*** TASK MATERIAL Section Begins ***
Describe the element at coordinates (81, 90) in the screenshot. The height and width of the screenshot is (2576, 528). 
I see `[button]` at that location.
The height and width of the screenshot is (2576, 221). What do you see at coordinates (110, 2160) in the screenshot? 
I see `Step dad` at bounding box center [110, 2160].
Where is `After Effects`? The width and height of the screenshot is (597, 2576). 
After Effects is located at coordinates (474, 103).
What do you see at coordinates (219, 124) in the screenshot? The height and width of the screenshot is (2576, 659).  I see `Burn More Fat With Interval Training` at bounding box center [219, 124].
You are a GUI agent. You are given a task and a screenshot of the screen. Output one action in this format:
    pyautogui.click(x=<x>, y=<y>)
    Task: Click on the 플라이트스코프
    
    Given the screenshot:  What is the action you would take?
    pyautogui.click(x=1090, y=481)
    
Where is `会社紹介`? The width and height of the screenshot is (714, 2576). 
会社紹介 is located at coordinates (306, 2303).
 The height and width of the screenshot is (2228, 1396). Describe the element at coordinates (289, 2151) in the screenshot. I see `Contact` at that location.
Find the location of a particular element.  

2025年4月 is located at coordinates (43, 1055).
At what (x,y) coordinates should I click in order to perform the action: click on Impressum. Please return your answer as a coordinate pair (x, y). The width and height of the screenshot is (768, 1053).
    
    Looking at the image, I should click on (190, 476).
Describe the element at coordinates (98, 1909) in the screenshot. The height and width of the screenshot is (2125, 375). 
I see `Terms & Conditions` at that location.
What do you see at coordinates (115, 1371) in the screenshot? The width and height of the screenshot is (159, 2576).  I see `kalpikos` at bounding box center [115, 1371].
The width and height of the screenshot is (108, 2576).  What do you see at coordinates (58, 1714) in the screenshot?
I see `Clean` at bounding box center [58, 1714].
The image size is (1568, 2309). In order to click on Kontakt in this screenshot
*** TASK MATERIAL Section Ends ***
_TASK DESCRIPTION_. All the entries should be written out again precisely.

_SOLVED PROBLEM_.
Describe the element at coordinates (81, 90) in the screenshot. The height and width of the screenshot is (2576, 528). 
I see `[button]` at that location.
The height and width of the screenshot is (2576, 221). What do you see at coordinates (110, 2160) in the screenshot? 
I see `Step dad` at bounding box center [110, 2160].
Where is `After Effects`? The width and height of the screenshot is (597, 2576). 
After Effects is located at coordinates (474, 103).
What do you see at coordinates (219, 124) in the screenshot? The height and width of the screenshot is (2576, 659).  I see `Burn More Fat With Interval Training` at bounding box center [219, 124].
You are a GUI agent. You are given a task and a screenshot of the screen. Output one action in this format:
    pyautogui.click(x=<x>, y=<y>)
    Task: Click on the 플라이트스코프
    
    Given the screenshot:  What is the action you would take?
    pyautogui.click(x=1090, y=481)
    
Where is `会社紹介`? The width and height of the screenshot is (714, 2576). 
会社紹介 is located at coordinates (306, 2303).
 The height and width of the screenshot is (2228, 1396). Describe the element at coordinates (289, 2151) in the screenshot. I see `Contact` at that location.
Find the location of a particular element.  

2025年4月 is located at coordinates (43, 1055).
At what (x,y) coordinates should I click in order to perform the action: click on Impressum. Please return your answer as a coordinate pair (x, y). The width and height of the screenshot is (768, 1053).
    
    Looking at the image, I should click on (190, 476).
Describe the element at coordinates (98, 1909) in the screenshot. The height and width of the screenshot is (2125, 375). 
I see `Terms & Conditions` at that location.
What do you see at coordinates (115, 1371) in the screenshot? The width and height of the screenshot is (159, 2576).  I see `kalpikos` at bounding box center [115, 1371].
The width and height of the screenshot is (108, 2576).  What do you see at coordinates (58, 1714) in the screenshot?
I see `Clean` at bounding box center [58, 1714].
The image size is (1568, 2309). In order to click on Kontakt in this screenshot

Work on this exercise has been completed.